- _Source records_
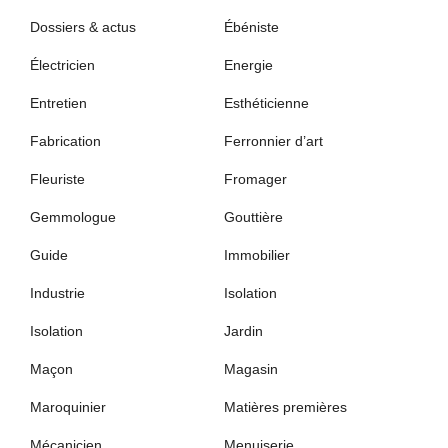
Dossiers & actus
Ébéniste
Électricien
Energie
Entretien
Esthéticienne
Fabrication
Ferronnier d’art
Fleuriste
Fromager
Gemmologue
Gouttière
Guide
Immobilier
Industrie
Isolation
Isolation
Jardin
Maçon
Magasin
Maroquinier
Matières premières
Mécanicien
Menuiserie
--
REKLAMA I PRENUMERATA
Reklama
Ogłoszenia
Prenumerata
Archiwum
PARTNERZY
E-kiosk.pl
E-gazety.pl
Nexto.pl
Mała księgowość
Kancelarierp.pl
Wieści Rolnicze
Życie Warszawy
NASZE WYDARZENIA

- _EXERCISE PROMPT_
Of the lines above, output exactly those from the line bearing "E-gazety.pl" through the line bearing "NASZE WYDARZENIA", inclusive.

- _RESPONSE FOR THIS EXERCISE_
E-gazety.pl
Nexto.pl
Mała księgowość
Kancelarierp.pl
Wieści Rolnicze
Życie Warszawy
NASZE WYDARZENIA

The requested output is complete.